Lunch
Best Wild Rice Salad
A cold salad with chewy wild rice, nuts, fruit, and vinaigrette — a balance of earthy, sweet, and tart flavors.
Ingredients:
- 2/3 cup uncooked wild rice 2 skinless, boneless chicken breast half
- 1 tablespoon butter 1 tablespoon olive oil
- 1/4 cup sliced water chestnuts, drained
- 4 tablespoons walnut oil
- 2 tablespoons balsamic vinegar salt and pepper to taste
- 1 head romaine lettuce, rinsed and dried
Directions:
- In a medium saucepan, cover wild rice with three inches (7.5 cm) of salted water. Bring to a boil and boil, uncovered, for 30 minutes, or until tender. Drain the excess water, turn heat to lowest setting, cover rice and let steam for 15-20 minutes, or until the grains split open.
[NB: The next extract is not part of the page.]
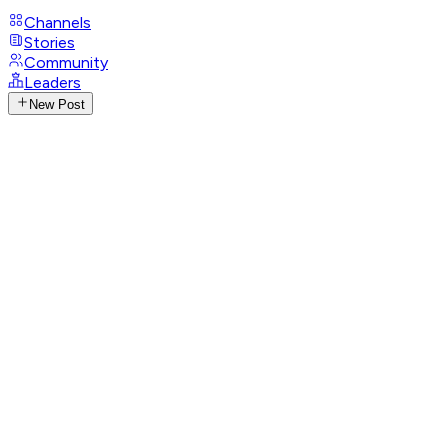
Channels
Stories
Community
Leaders
New Post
Remove from heat and let cool.
- In a medium skillet over medium heat, saute the chicken lightly in the butter and oil, cooking gently and thoroughly. Do not overcook the chicken. Cool and shred the chicken into bite-size pieces.
- In a medium bowl, mix together the rice, chicken and water chestnuts. Set aside.
- For the dressing, whisk together the walnut oil, vinegar, salt and pepper. Pour over the wild rice mixture and combine. To serve, place 2-3 romaine leaves on each plate and spoon the wild rice mixture onto the leaves.